If you’re looking for some novena companionship, I invite you to pray the St. Joseph Novena with Salt + Light Media. We have a different video for each day of the novena. And don’t worry that you won’t finish in time for March 19. You can start your novena any time.
And if you’d like to explore some other prayers to St. Joseph, Deacon Pedro Guevara-Mann provides us with a healthy set of options here.
4. God's Doorkeeper: St. André of Montreal
And if you’re going to spend time with St. Joseph, why not also get to know one of his best friends? This film is about St. André Bessette, who brought healing to hundreds of people through the intercession of St. Joseph and built the massive Oratory of St. Joseph in Montreal – the largest church in Canada and the largest one anywhere dedicated to St. Joseph. Perhaps learning about this humble saint’s devotion to our Church’s patron might provide an inspiration for your own devotion.
This movie is available to rent or purchase (just follow the links). Watch the trailer below!
5. Some good books
If you’re going to be friends with someone, you need to spend time with them and get to know them. Our heavenly friends are no different from our earthly friends. Time spent talking with them (prayer) is essential but so is getting to know them better. Prayer is our side of the conversation. When we learn about them, that’s theirs.
Of course, we don’t actually have a lot of facts about St. Joseph. There’s very little written about him in the Bible, and we don’t know anything he actually said. But for people who have studied him, there is a surprising amount that we can infer about him. I once read a book called, simply enough, St. Joseph by Boniface Llamera, OP. It was very densely analytical and theological, and I found it hard going, but I also found it well worth the time and effort it took to read it.
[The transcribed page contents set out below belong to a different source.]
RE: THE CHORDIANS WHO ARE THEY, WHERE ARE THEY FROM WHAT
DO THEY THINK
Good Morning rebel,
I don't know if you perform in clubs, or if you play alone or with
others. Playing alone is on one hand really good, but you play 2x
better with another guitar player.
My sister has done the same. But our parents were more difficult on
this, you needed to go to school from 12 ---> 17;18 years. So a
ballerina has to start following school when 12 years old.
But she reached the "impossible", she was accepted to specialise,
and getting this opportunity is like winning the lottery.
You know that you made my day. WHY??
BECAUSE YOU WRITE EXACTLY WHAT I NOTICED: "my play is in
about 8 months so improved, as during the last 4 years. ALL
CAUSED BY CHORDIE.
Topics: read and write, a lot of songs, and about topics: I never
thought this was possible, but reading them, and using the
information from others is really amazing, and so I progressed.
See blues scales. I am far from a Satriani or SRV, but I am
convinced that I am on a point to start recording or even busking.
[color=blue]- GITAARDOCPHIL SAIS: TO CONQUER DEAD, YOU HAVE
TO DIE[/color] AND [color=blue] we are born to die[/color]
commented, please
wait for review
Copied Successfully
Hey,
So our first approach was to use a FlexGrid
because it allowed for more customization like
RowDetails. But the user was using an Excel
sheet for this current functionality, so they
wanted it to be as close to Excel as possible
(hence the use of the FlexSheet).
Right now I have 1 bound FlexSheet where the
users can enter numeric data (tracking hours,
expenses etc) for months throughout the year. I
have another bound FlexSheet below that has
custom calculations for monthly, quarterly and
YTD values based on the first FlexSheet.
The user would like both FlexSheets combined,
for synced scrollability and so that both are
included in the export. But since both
That particular book, though I recommend it, is out of print. But there are plenty of other books out there. Who knows? Maybe you’ll find a new favourite. If you’re looking for a place to start, you might want to try this list.
6. Papal documents
If books and blogs aren’t enough or you’re looking for something a little different, why not try reading what the popes have written about St. Joseph in their official documents?
Quamquam Pluries was written by Pope Leo XIII in 1889. It’s an encyclical, but don’t worry, encyclicals back then were not quite as long as they are now. In fact, this is the shortest of the three documents.
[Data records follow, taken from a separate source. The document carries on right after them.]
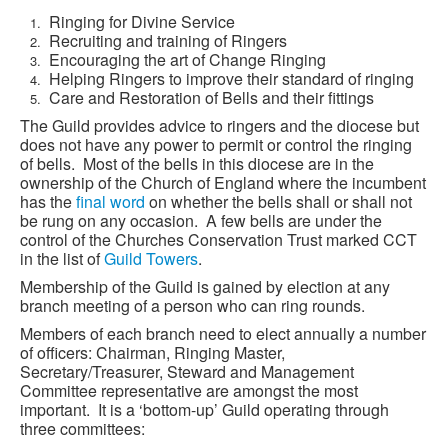
Ringing for Divine Service
Recruiting and training of Ringers
Encouraging the art of Change Ringing
Helping Ringers to improve their standard of ringing
Care and Restoration of Bells and their fittings
The Guild provides advice to ringers and the diocese but
does not have any power to permit or control the ringing
of bells. Most of the bells in this diocese are in the
ownership of the Church of England where the incumbent
has the
final word
on whether the bells shall or shall not
be rung on any occasion. A few bells are under the
control of the Churches Conservation Trust marked CCT
in the list of
Guild Towers
.
Membership of the Guild is gained by election at any
branch meeting of a person who can ring rounds.
Members of each branch need to elect annually a number
of officers: Chairman, Ringing Master,
Secretary/Treasurer, Steward and Management
Committee representative are amongst the most
important. It is a ‘bottom-up’ Guild operating through
three committees:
Redemptoris Custos is an apostolic exhortation written by Pope St. John Paul II in 1989, in honour of the 100th anniversary of Quamquam Pluries.
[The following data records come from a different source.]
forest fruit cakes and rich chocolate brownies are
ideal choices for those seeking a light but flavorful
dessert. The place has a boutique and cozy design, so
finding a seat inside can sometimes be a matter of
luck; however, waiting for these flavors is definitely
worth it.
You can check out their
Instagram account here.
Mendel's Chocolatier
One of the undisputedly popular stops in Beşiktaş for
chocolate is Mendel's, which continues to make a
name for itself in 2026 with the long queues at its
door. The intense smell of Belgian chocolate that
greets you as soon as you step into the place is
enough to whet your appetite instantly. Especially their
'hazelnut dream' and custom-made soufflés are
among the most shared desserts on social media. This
And finally, we have Patris Corde, the apostolic letter written last year by Pope Francis for the Year of St. Joseph.
7. Zeppole di San Giuseppe
In Italy, for the feast of St. Joseph they have a special treat called zeppole di San Giuseppe, a wonderful custard(or cream)-filled pastry topped with a cherry. If you’re lucky enough to live in Italy or in a city with an Italian bakery, you can just buy one (or several!). If not, or if you’re handy in the kitchen, why not try making them yourself?
In any case, this adorable Italian nonna is a joy to watch. She even sings a prayer while she’s cooking: O San Giuseppe, prega per me! (O St. Joseph, pray for me!)